The five basic steps in forecasting are:
(1) Problem definition: Defining the problem carefully requires an understanding
of the way the forecasts will be used, who requires the forecasts, and how the
forecasting function fits within the organisation. A forecaster needs to spend time
talking to everyone who will be involved in collecting data, maintaining
databases and using the forecasts for future planning.

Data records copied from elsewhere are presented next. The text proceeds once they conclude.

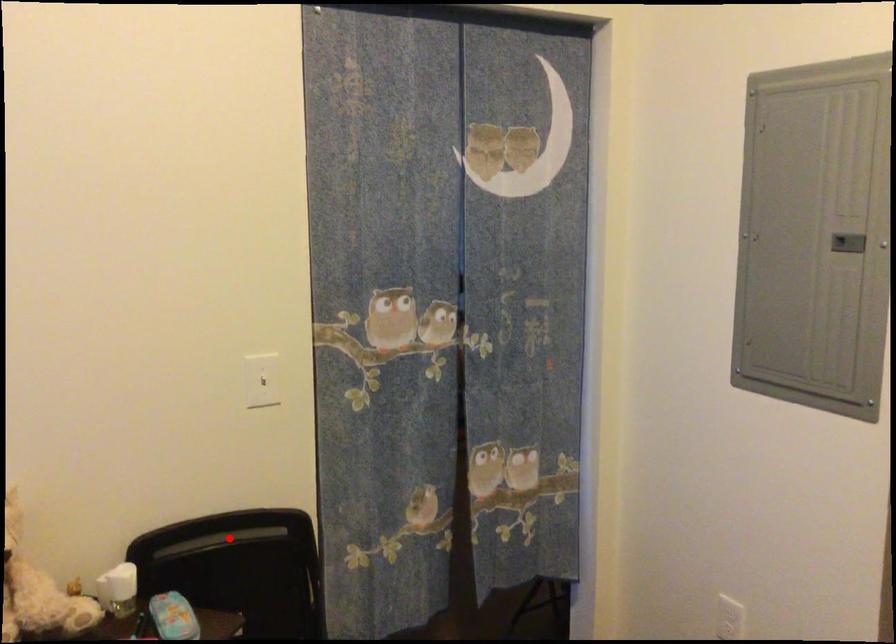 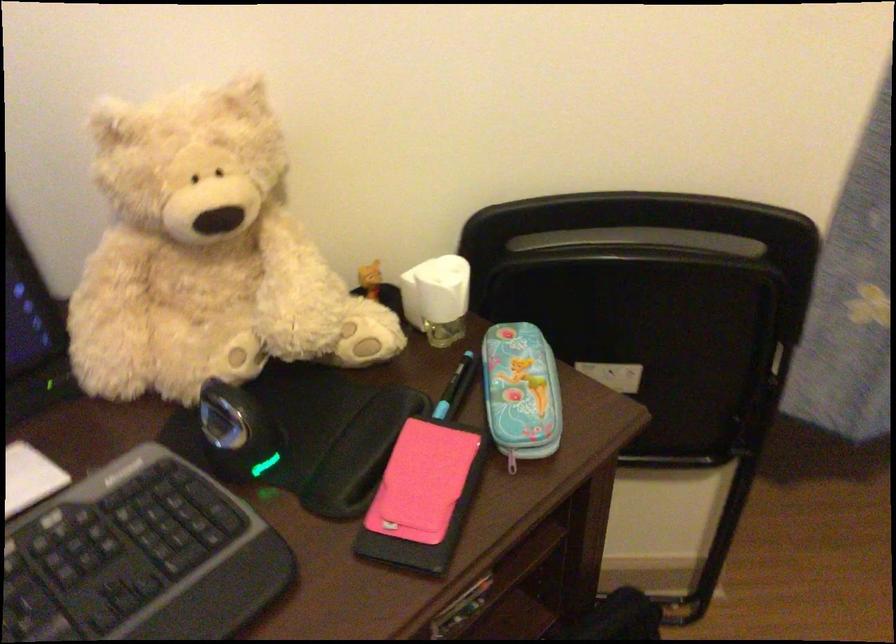 Locate, in the second image, the point that corresponds to the highlighted location in the first image.

(642, 240) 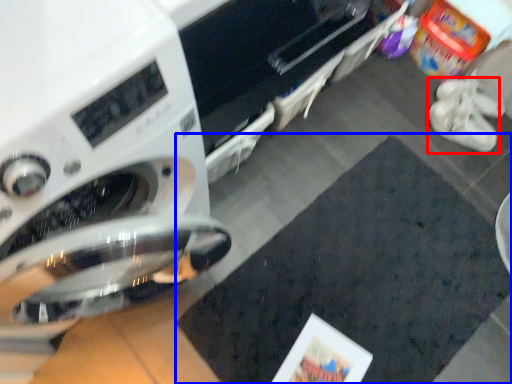 Question: Which of the following is the farthest to the observer, footwear (highlighted by a red box) or mat (highlighted by a blue box)?

Choices:
 (A) footwear
 (B) mat

Answer: (A) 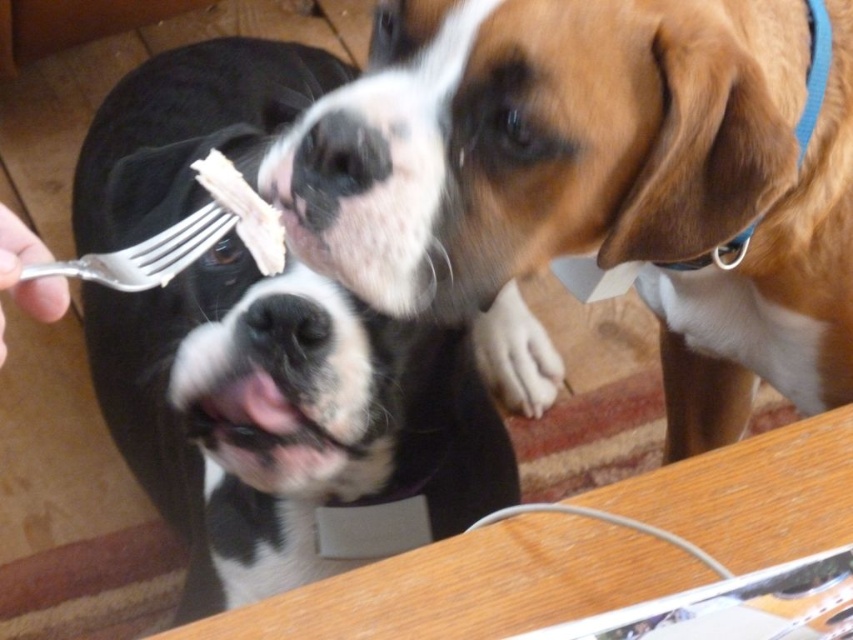 Question: Estimate the real-world distances between objects in this image. Which object is closer to the brown furry dog at upper right?

Choices:
 (A) white fur at lower center
 (B) silver metallic fork at lower left
 (C) black glossy fur at left

Answer: (B)

Question: Is brown furry dog at upper right positioned before silver metallic fork at lower left?

Choices:
 (A) yes
 (B) no

Answer: (B)

Question: Which point is closer to the camera?

Choices:
 (A) (845, 10)
 (B) (126, 289)
 (C) (305, 426)
 (D) (511, 296)

Answer: (B)

Question: Can you confirm if white fur at lower center is positioned to the right of silver metallic fork at lower left?

Choices:
 (A) no
 (B) yes

Answer: (B)

Question: Is black glossy fur at left below white fur at lower center?

Choices:
 (A) yes
 (B) no

Answer: (B)

Question: Which of these objects is positioned closest to the white fur at lower center?

Choices:
 (A) silver metallic fork at lower left
 (B) brown furry dog at upper right
 (C) black glossy fur at left

Answer: (C) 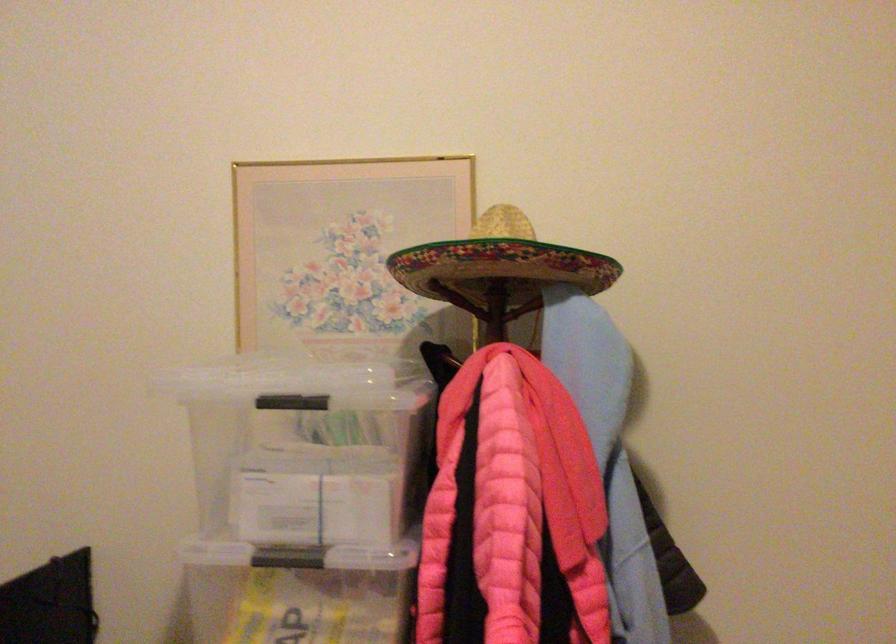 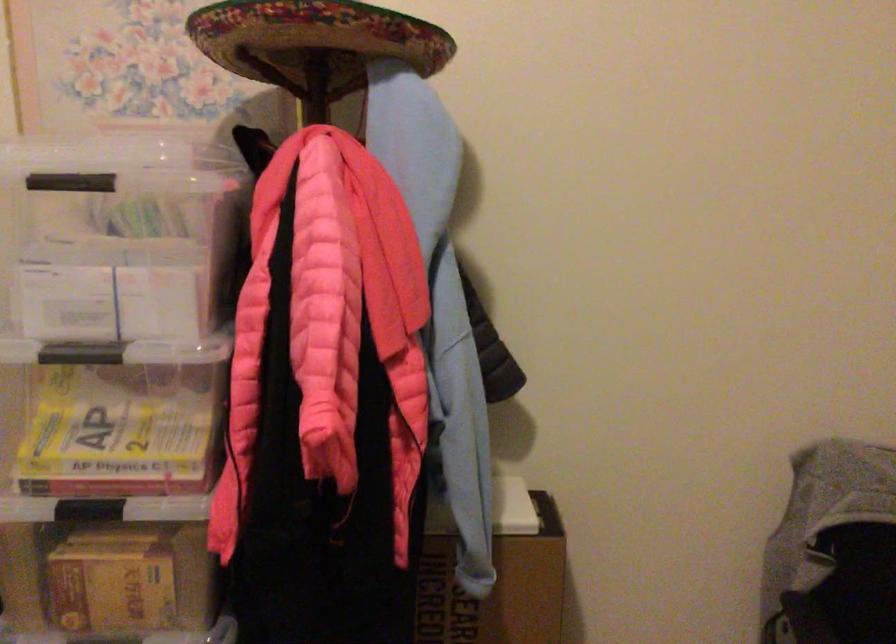 Question: How did the camera likely rotate?

Choices:
 (A) Left
 (B) Right
 (C) Up
 (D) Down

Answer: (D) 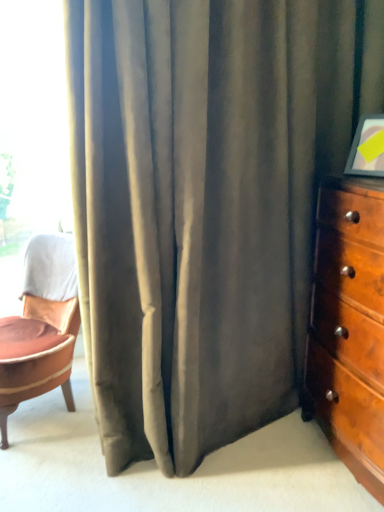 The width and height of the screenshot is (384, 512). Describe the element at coordinates (40, 328) in the screenshot. I see `leather cushioned chair at left` at that location.

The image size is (384, 512). Describe the element at coordinates (349, 327) in the screenshot. I see `wooden dresser at right` at that location.

The width and height of the screenshot is (384, 512). In order to click on transparent glass window at upper left in this screenshot , I will do (x=31, y=135).

Is leather cushioned chair at left shorter than wooden dresser at right?

Yes.

Do you think leather cushioned chair at left is within wooden dresser at right, or outside of it?

leather cushioned chair at left is spatially situated outside wooden dresser at right.

The width and height of the screenshot is (384, 512). I want to click on chair that appears on the left of wooden dresser at right, so click(x=40, y=328).

From the image's perspective, which object appears higher, leather cushioned chair at left or wooden dresser at right?

wooden dresser at right, from the image's perspective.

Can you tell me how much transparent glass window at upper left and leather cushioned chair at left differ in facing direction?

The angle between the facing direction of transparent glass window at upper left and the facing direction of leather cushioned chair at left is 59.5 degrees.

Is transparent glass window at upper left wider or thinner than leather cushioned chair at left?

In the image, transparent glass window at upper left appears to be more narrow than leather cushioned chair at left.

Which object is positioned more to the right, transparent glass window at upper left or leather cushioned chair at left?

leather cushioned chair at left.

Considering the points (43, 33) and (364, 240), which point is in front, point (43, 33) or point (364, 240)?

Positioned in front is point (364, 240).

Which object is positioned more to the left, transparent glass window at upper left or wooden dresser at right?

Positioned to the left is transparent glass window at upper left.

The image size is (384, 512). Identify the location of the chest of drawers directly beneath the transparent glass window at upper left (from a real-world perspective). (349, 327).

Which of these two, leather cushioned chair at left or transparent glass window at upper left, stands shorter?

Standing shorter between the two is leather cushioned chair at left.

Is leather cushioned chair at left positioned behind transparent glass window at upper left?

No, leather cushioned chair at left is closer to the viewer.

Is leather cushioned chair at left facing away from transparent glass window at upper left?

No, leather cushioned chair at left's orientation is not away from transparent glass window at upper left.

Locate an element on the screen. chair located underneath the transparent glass window at upper left (from a real-world perspective) is located at coordinates (40, 328).

How many degrees apart are the facing directions of wooden dresser at right and leather cushioned chair at left?

The angle between the facing direction of wooden dresser at right and the facing direction of leather cushioned chair at left is 30.8 degrees.

From the picture: Which object is wider, wooden dresser at right or leather cushioned chair at left?

With larger width is leather cushioned chair at left.

Relative to leather cushioned chair at left, is wooden dresser at right in front or behind?

In the image, wooden dresser at right appears in front of leather cushioned chair at left.

Does point (321, 293) come in front of point (6, 402)?

No, (321, 293) is behind (6, 402).

From a real-world perspective, which object stands above the other?

From a 3D spatial view, transparent glass window at upper left is above.

The height and width of the screenshot is (512, 384). What are the coordinates of `the chest of drawers that is in front of the transparent glass window at upper left` in the screenshot? It's located at (349, 327).

Which is closer to the camera, (341, 256) or (24, 77)?

The point (341, 256) is closer.

Is wooden dresser at right far away from transparent glass window at upper left?

Yes, wooden dresser at right is far from transparent glass window at upper left.

Identify the location of the chest of drawers above the leather cushioned chair at left (from a real-world perspective). (349, 327).

This screenshot has width=384, height=512. In order to click on window that is above the leather cushioned chair at left (from the image's perspective) in this screenshot , I will do `click(31, 135)`.

When comparing their distances from transparent glass window at upper left, does wooden dresser at right or leather cushioned chair at left seem further?

wooden dresser at right lies further to transparent glass window at upper left than the other object.

When comparing their distances from wooden dresser at right, does transparent glass window at upper left or leather cushioned chair at left seem closer?

Based on the image, leather cushioned chair at left appears to be nearer to wooden dresser at right.

Considering their positions, is leather cushioned chair at left positioned further to wooden dresser at right than transparent glass window at upper left?

transparent glass window at upper left lies further to wooden dresser at right than the other object.

Which object lies nearer to the anchor point leather cushioned chair at left, wooden dresser at right or transparent glass window at upper left?

The object closer to leather cushioned chair at left is transparent glass window at upper left.

Based on their spatial positions, is transparent glass window at upper left or wooden dresser at right further from leather cushioned chair at left?

wooden dresser at right is positioned further to the anchor leather cushioned chair at left.

Looking at the image, which one is located further to transparent glass window at upper left, leather cushioned chair at left or wooden dresser at right?

wooden dresser at right is further to transparent glass window at upper left.

At what (x,y) coordinates should I click in order to perform the action: click on chair between transparent glass window at upper left and wooden dresser at right from left to right. Please return your answer as a coordinate pair (x, y). Looking at the image, I should click on (40, 328). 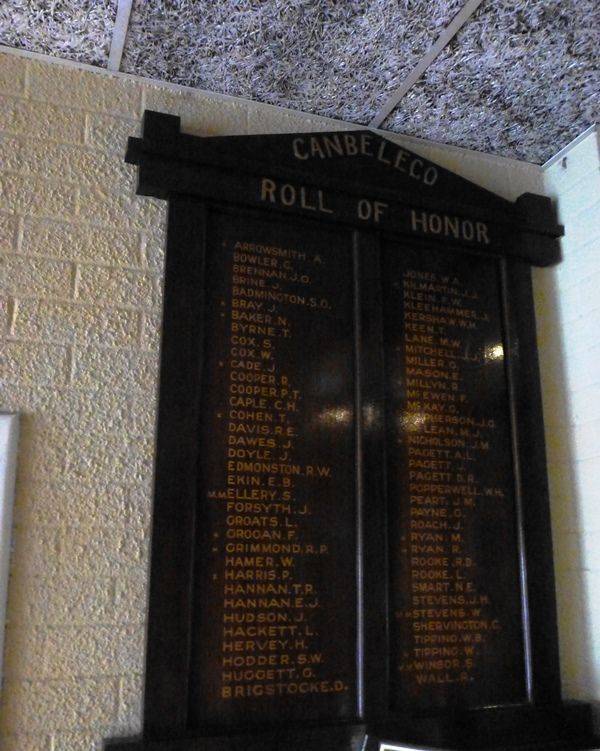 Identify the location of reflection of a light. This screenshot has height=751, width=600. (498, 350). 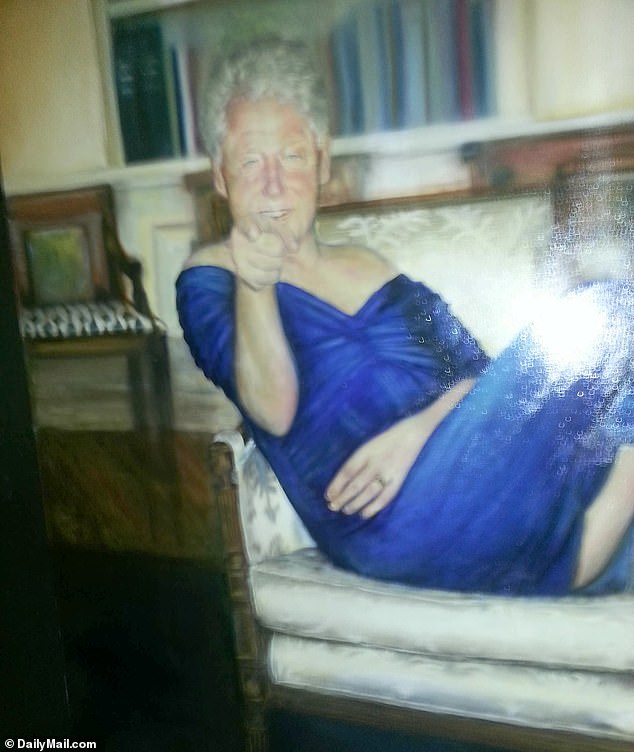 Find the location of a particular element. The width and height of the screenshot is (634, 752). floor is located at coordinates (158, 607). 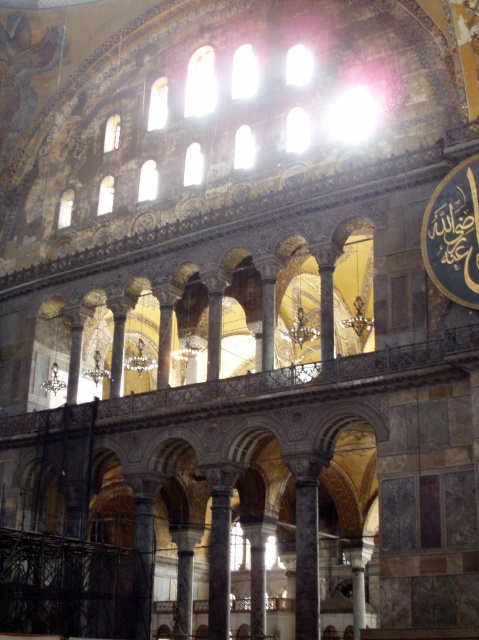 Is gold metallic clock at upper right closer to camera compared to polished marble column at center?

Yes, gold metallic clock at upper right is in front of polished marble column at center.

Can you confirm if gold metallic clock at upper right is bigger than polished marble column at center?

Correct, gold metallic clock at upper right is larger in size than polished marble column at center.

Is point (471, 243) closer to viewer compared to point (213, 552)?

Yes, it is.

Find the location of a particular element. This screenshot has height=640, width=479. gold metallic clock at upper right is located at coordinates (454, 234).

Does gold metallic clock at upper right appear on the left side of black marble column at center?

No, gold metallic clock at upper right is not to the left of black marble column at center.

Who is more forward, (462, 240) or (316, 564)?

Point (462, 240)

Find the location of `gold metallic clock at upper right`. gold metallic clock at upper right is located at coordinates (454, 234).

What are the coordinates of `gold metallic clock at upper right` in the screenshot? It's located at (454, 234).

Is point (307, 572) closer to camera compared to point (223, 515)?

Yes, point (307, 572) is in front of point (223, 515).

Who is higher up, black marble column at center or polished marble column at center?

Positioned higher is black marble column at center.

At what (x,y) coordinates should I click in order to perform the action: click on black marble column at center. Please return your answer as a coordinate pair (x, y). Looking at the image, I should click on (307, 560). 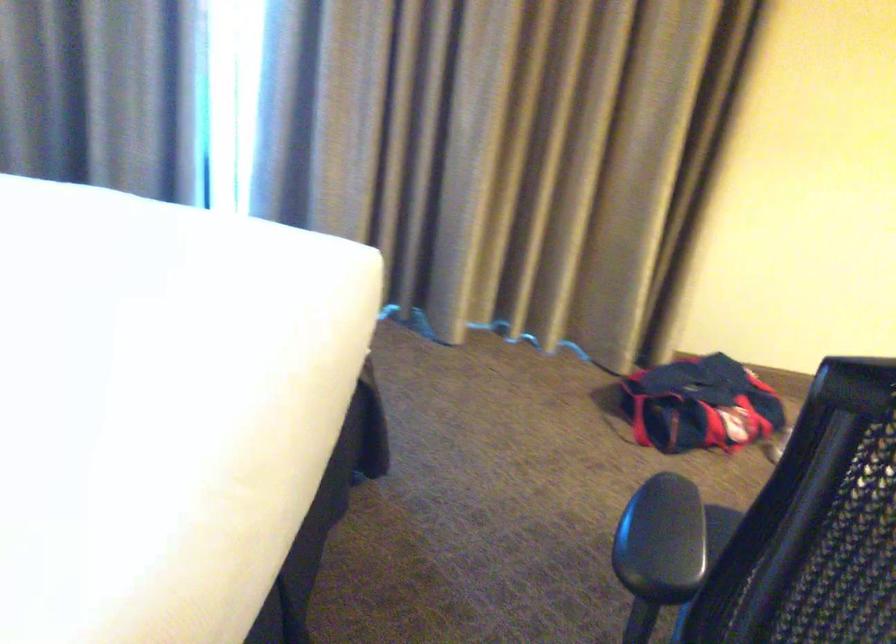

(2) Gathering information: There are always at least two kinds of information
required: (a) statistical data, and (b) the accumulated expertise of the people who
collect the data and use the forecasts. Often, it will be difficult to obtain enough
historical data to be able to fit a good statistical model. Occasionally, old data
will be less useful due to structural changes in the system being forecast then
recent data may be used. However, the good statistical models will handle
evolutionary changes in the system.
(3)Select forecast models: The best model to use depends on the availability of
historical data, the strength of relationships between the forecast variable and
any explanatory variables, and the way in which the forecasts are to be used. It is
common to compare two or three potential models. Each model is itself an
artificial construct that is based on a set of assumptions (explicit and implicit)
and usually involves one or more parameters which must be estimated.
(4) Prepare forecast: apply the model using data collected and calculate the value
of the forecast.
(5) Using and evaluating a forecasting model: Once a model has been selected and
its parameters estimated, the model is used to make forecasts. The performance
of the model can only be properly evaluated after the data for the forecast period
have become available. A number of methods have been developed to help in
assessing the accuracy of forecasts.
References
Dantzig, George B. (George Bernard), 1914-2005. (©1997-2003). Linear
programming. Thapa, Mukund Narain. New York: Springer.
Alexander Schrijver (1998). Theory of Linear and Integer Programming. John
Wiley & Sons. pp. 221–222
Leonid Khachiyan (1979). "A Polynomial Algorithm for Linear
Programming". Doklady Akademii Nauk SSSR. 224 (5): 1093–1096.